# FR: inspire to



## edith_t

bonjour encore!

je ne sais pas s'il est inspirer à ou inspirer de?

merci beaucoup!

edith


----------



## Tim~!

On inspire quelqu'un _à_ faire quelque chose.


----------



## jann

I find the TLF is often helpful for these sorts of questions.  You can just read through the structures... 

In this case, there are two possibilities, depending on what you are trying to say:

_inspirer quelqu'un de faire quelque chose
inspirer quelque chose à quelqu'un

_Tim, I'm not a native speaker, but I don't think that's correct.  I can find no examples of that usage in the dictionary.


----------



## edith_t

alors...les solutions qui peuvent les inspirer de travailler? (it's a long sentence!)

in the first post there's 'à' but in the second 'de'. sorry i'm a bit confused!

merci!


----------



## jann

edith_t said:


> in the first post there's 'à' but in the second 'de'. sorry i'm a bit confused!


And understandably so!   I think we need a native speaker to come and give their opinion here.

PS.  Or just maybe just use a different verb:  _inciter quelqu'un à faire quelque chose... _But really, it would be helpful if you could tell us in English what you wanted to say.


----------



## Raoul Volfoni

Hi
I don't know exactly what you want to say but

"les solutions qui peuvent les inspirer de travailler"

isn't correct in French.

Context?


----------



## leenette

hello!

Il y a s'inspirer de : Je m'inspire de ce tableau connu pour faire mon dessin.

il y a inspirer quelqu'un : cette personne m'inspire beaucoup de bien

Donc ce serait plutôt "inspirer à" puisque c'est à moi que cette personne inspire du bien... vous suivez?

en gros, en règle générale, c'est *s'inspirer de quelque chose*  et  *inspirer à quelque chose */ inspirer à faire quelque chose


----------



## edith_t

sorry it's a really long sentence...in full...

'le gouvernement doit former des solutions qui peuvent engager les jeunes et les *inspirer de* travailler'


de or à?

 
merci!


----------



## Raoul Volfoni

Definitely

inciter à

and you could also say
le gouvernement doit proposer/ envisager des solutions... et les inciter à/ les encourager à...


----------



## edith_t

merci beaucoup!


----------



## itka

leenette said:


> Il y a s'inspirer de : Je m'inspire de ce tableau connu pour faire mon dessin.
> il y a inspirer quelqu'un : cette personne m'inspire beaucoup de bien
> Donc ce serait plutôt "inspirer à" puisque c'est à moi que cette personne inspire du bien... vous suivez?
> en gros, en règle générale, c'est *s'inspirer de quelque chose*  et  *inspirer à quelque chose */ inspirer à faire quelque chose



Je ne comprends pas cette dernière proposition... _inspirer à quelque chose_ ? Je pense que c'est une erreur.

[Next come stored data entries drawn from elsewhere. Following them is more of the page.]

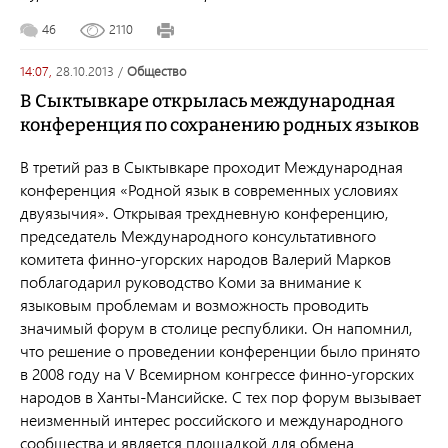
46
2110
14:07,
28.10.2013
/
общество
В Сыктывкаре открылась международная
конференция по сохранению родных языков
В третий раз в Сыктывкаре проходит Международная
конференция
«Родной язык в современных условиях
двуязычия». Открывая трехдневную конференцию,
председатель Международного консультативного
комитета финно-угорских народов Валерий Марков
поблагодарил руководство Коми за внимание к
языковым проблемам и возможность проводить
значимый форум в столице республики. Он напомнил,
что решение о проведении конференции было принято
в 2008 году на
V
Всемирном конгрессе финно-угорских
народов в Ханты-Мансийске. С тех пор форум вызывает
неизменный интерес российского и международного
сообщества и является площадкой для обмена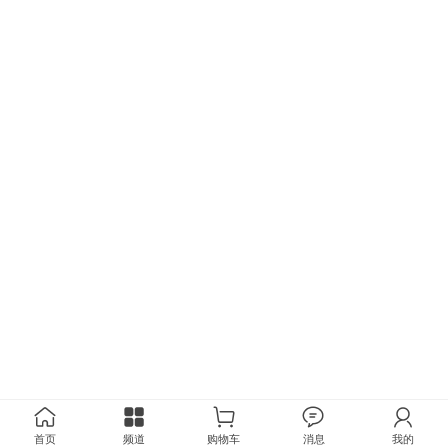
首页
频道
购物车
消息
我的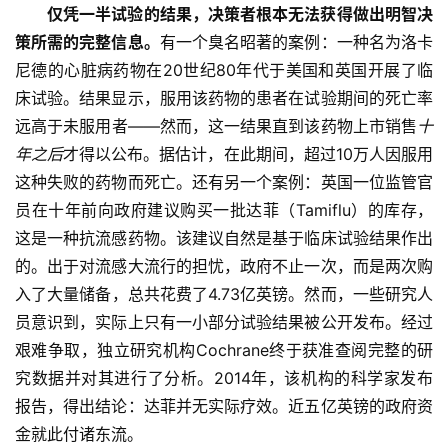
仅凭一半试验的结果，决策者根本无法获得做出明智决
策所需的完整信息。
有一个臭名昭著的案例：一种名为洛卡
尼德的心脏病药物在20世纪80年代于美国和英国开展了临
床试验。结果显示，服用该药物的患者在试验期间的死亡率
远高于未服用者——然而，这一结果直到该药物上市销售
十
年之后
才得以公布。据估计，在此期间，超过10万人因服用
这种失败的药物而死亡。还有另一个案例：英国一位监管官
员在十年前向政府建议购买一批达菲（Tamiflu）的库存，
这是一种抗流感药物。该建议自然是基于临床试验结果作出
的。出于对流感大流行的担忧，政府不止一次，而是两次购
入了大量储备，总共花费了4.73亿英镑。然而，一些研究人
员意识到，实际上只有一小部分试验结果被公开发布。经过
艰难争取，独立研究机构Cochrane终于获准查阅完整的研
究数据并对其进行了分析。2014年，该机构的科学家发布
报告，得出结论：达菲并无实际疗效。近五亿英镑的政府资
金就此付诸东流。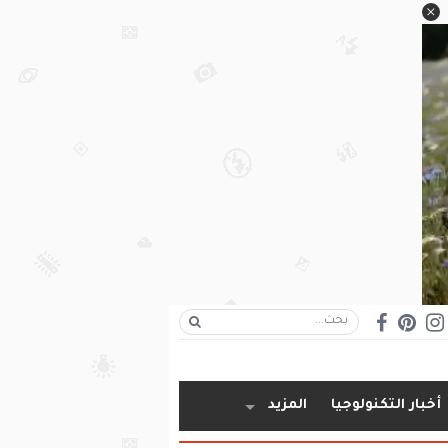
أخبار التكنولوجيا
المزيد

Ne confonds-tu pas avec "_aspirer_ à quelque chose" ?

A la question d'edith_t, je répondrais :
*trouver* : proposer, envisager, selon le sens choisi
_engager_ : doit être suivi d'un complément. engager à... quoi ? Je préfère *motiver
inspirer quelque chose à quelqu'un ---> leur inspirer l'envie de travailler
*
_"Le gouvernement doit *trouver* des solutions qui peuvent *motiver* les jeunes et *leur* *inspirer l'envie de* travailler".

Nos réponses se sont croisées. Je suis d'accord aussi avec les propositions de Volfoni.
_


----------



## Tim~!

jann said:


> _inspirer quelqu'un de faire quelque chose
> 
> _Tim, I'm not a native speaker, but I don't think that's correct.  I can find no examples of that usage in the dictionary.


Interesting.

I've always used the structure with 'à' before leading into an infinitive.

I know that I'm not the only one, since I Googled expressions using that particular particle.

For example, this book uses "... de vous inspirer à faire ce qui vous sera plus à honneur ... ".  I also found 50 examples of people saying that they had been "inspiré à devenir [something or other]" and only six hits for "inspiré de devenir".

Nonetheless, I'm unable to find a dictionary definition that supports my opinion, so I may have to cede the point to you.

For the natives: Is it possible to translate "Pélé inspired me to become a footballer" using the verb _inspirer _and a preposition before _devenir_?


----------



## geostan

Tim~! said:


> Is it possible to translate "Pélé inspired me to become a footballer" using the verb _inspirer _and a preposition before _devenir_?



For this sentence, I would say:

Pélé m'a inspiré pour que je devienne footballeur.

In other words, I don't believe you can use a direct object and an infinitive as we do in English.

Hope this helps

Cheers!


----------



## Raoul Volfoni

Tim,

I've just done some research.

What I can tell you is that it is certainly not used in modern French.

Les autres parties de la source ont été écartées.